Per capire Gabriela Montero bisogna partire dalla fine. Terminato il Concerto per pianoforte e orchestra di Edvard Grieg, quando sarebbe l'ora di risedersi al pianoforte per i bis, la pianista decide di improvvisare, chiede al pubblico un tema musicale e ci gioca sopra. Il risultato è sorprendente, anzi, esaltante. Un turbine di tecnica, virtuosismo, fantasia ed emotività. Il "cuore" infatti, in questo stato di trance vagamente posata cui si crede fino a un certo punto, è centrale, o almeno la Montero fa di tutto per dare l'impressione che lo sia. Ci si trova di fronte a un enthousiasmós iperemotivo, un tantino retorico ma conturbante, soprattutto nel momento in cui la sostanza prevale sulla forma e la verità sulla sensazione. Tutto ciò avviene alla fine, quando il pubblico suggerisce Summertime (da Porgy and Bess di Gershwin) e lei ci si tuffa dentro con tutta se stessa, dedicando il pezzo al suo Venezuela, che sta attraversando momenti davvero bui. E qui, dopo qualche minuto di grande intensità, un magone profondo le spegne le dita. La Montero si emoziona, si commuove, e la sala con lei. Poco prima da "la donna è mobile" nasce invece uno spettacolo pirotecnico imbevuto di jazz, con tutt’altro spirito.
Quanto si ascolta nelle improvvisazioni compendia l'arte della pianista. Il suo Grieg è su per giù la stessa cosa: emotivo, sanguigno, un filo ammiccante ma funambolico. La Montero domina la tastiera con una facilità irridente: sa cavarne suoni di strepitosa bellezza (l’attacco dell’Adagio è puro cristallo, poche volte abbiamo sentito il Fazioli del Verdi produrre qualcosa di simile), sa trattare i tasti a carezze ma anche frustarli con un vigore esplosivo. L'agilità sul pianoforte è da fuoriclasse, lei lo sa e ci marcia un po' sopra. La sensazione generale, di fronte a questa artista, è che ci sia a tratti la voglia di stupire, di conquistare il pubblico anche senza rinunciare a qualche trucchetto o ruffianata, siano essi espedienti retorici che attengono al ritmo, all'espressività (un certo indugiare sul tempo, lo sfasare bassi e mano destra) o appunto a un’esasperazione della passionalità.
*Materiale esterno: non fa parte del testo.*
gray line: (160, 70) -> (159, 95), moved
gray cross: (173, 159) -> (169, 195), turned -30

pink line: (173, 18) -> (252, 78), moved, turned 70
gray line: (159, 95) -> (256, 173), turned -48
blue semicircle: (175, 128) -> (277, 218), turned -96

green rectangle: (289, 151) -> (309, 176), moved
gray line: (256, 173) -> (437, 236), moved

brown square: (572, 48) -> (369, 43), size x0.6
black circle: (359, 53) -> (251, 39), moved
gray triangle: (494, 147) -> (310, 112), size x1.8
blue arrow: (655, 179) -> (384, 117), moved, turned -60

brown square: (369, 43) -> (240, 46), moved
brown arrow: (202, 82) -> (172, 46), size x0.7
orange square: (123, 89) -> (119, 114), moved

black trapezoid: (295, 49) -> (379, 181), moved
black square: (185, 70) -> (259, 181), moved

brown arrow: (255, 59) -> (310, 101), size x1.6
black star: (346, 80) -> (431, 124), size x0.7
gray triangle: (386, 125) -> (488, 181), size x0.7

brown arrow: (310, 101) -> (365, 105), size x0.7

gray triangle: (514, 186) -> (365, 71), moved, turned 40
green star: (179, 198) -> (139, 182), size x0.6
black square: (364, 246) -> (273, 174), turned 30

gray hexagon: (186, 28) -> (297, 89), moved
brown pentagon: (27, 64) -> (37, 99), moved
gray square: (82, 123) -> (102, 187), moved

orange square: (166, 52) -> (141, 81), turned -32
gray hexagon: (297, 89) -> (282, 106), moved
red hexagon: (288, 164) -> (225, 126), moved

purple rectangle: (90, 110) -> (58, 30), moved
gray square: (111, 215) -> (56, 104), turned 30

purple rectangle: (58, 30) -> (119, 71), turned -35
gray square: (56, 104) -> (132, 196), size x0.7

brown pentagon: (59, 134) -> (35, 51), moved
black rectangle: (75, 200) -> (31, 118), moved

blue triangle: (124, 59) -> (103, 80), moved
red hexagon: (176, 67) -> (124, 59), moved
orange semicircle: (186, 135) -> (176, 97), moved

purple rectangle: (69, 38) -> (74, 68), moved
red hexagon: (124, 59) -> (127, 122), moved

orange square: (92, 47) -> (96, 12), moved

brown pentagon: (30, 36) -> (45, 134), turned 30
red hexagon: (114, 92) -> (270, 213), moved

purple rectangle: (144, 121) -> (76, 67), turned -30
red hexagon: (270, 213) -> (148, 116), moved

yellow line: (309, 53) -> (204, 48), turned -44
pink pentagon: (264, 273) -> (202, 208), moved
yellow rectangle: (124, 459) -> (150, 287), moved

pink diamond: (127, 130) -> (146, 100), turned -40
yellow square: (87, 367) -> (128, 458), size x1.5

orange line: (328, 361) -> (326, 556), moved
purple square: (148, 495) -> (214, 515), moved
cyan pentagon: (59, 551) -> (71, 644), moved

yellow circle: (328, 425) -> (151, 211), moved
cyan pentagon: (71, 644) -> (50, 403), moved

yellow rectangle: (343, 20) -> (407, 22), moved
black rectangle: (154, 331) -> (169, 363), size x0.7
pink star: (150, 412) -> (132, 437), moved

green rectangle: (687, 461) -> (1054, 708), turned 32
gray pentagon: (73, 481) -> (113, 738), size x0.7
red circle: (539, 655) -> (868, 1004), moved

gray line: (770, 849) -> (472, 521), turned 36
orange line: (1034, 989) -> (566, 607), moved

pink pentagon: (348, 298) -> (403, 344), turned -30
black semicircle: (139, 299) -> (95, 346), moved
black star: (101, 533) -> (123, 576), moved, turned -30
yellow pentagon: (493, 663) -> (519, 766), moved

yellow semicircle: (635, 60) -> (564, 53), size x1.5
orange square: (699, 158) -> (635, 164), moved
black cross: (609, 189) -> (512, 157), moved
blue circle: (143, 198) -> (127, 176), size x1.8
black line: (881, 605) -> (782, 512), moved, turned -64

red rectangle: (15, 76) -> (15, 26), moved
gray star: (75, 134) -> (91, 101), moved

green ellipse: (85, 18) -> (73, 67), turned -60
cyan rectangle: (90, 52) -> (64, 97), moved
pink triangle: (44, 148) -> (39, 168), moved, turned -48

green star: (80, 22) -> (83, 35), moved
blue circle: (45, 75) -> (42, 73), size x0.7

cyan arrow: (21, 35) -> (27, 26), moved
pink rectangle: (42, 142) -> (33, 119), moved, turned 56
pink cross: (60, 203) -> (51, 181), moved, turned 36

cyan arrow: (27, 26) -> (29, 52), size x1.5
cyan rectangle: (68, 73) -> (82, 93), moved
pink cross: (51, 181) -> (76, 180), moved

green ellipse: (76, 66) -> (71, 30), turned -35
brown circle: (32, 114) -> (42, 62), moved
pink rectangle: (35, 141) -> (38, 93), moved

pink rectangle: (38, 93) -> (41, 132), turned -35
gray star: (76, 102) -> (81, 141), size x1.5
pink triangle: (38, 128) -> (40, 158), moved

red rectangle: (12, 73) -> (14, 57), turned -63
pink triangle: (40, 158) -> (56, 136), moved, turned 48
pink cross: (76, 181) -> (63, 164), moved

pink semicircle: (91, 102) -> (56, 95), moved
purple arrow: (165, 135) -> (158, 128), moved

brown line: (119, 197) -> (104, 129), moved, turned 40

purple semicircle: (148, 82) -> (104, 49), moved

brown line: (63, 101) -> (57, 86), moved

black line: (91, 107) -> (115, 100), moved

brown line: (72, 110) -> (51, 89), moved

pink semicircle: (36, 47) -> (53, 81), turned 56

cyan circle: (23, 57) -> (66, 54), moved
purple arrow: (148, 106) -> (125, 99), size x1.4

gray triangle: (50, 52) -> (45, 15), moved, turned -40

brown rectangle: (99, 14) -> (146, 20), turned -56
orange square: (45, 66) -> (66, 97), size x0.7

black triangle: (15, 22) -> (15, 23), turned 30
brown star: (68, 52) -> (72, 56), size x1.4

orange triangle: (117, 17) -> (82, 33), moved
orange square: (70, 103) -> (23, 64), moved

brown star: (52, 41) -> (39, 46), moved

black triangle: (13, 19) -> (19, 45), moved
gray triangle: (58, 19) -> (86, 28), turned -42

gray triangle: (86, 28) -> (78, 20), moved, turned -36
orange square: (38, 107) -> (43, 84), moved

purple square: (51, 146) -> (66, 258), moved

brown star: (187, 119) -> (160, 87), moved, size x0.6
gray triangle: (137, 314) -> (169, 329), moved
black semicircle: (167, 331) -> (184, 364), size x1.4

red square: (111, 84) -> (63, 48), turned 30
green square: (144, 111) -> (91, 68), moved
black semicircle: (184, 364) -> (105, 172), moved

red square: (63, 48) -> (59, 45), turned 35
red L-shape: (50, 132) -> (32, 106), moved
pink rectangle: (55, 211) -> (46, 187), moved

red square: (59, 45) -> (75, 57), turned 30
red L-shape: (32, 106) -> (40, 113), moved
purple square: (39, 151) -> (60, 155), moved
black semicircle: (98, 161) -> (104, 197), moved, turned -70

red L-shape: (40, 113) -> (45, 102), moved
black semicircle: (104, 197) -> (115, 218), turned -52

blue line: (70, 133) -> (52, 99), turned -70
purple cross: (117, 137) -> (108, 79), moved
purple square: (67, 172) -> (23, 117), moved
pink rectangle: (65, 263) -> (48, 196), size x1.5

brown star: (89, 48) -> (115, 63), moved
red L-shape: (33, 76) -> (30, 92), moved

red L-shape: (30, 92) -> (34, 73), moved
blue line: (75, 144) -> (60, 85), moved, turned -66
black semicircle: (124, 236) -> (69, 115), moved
Al suo fianco, o per meglio dire dietro di lei, l'Orchestra Leonore diretta da Daniele Giorgi si rivela un’eccellente spalla: benissimo nel Mattino dal Peer Gynt di Grieg che apre il concerto, dipinto con una trasparenza ammaliante, altrettanto nel Concerto per pianoforte e orchestra op.16.
Più controversa invece la Sinfonia n. 4 in mi minore Op. 98 di Johannes Brahms che non parte al meglio, con qualche sbavatura di troppo nel Primo movimento, per decollare poi con l’Andante moderato, almeno per quanto riguarda la prova della Leonore. L'orchestra infatti suona davvero bene, trovando, oltre alla precisione, un bel colore scuro e compatto ed esibendo prime parti di tutto rispetto. La direzione di Daniele Giorgi è attenta agli equilibri e a tenere insieme il quadro ma non riesce a valorizzare pienamente la complessità della scrittura, risultando eccessivamente omogenea nei colori e piatta nei fraseggi.
Ottima l’accoglienza del pubblico pordenonese con punte di entusiasmo per Gabriela Montero.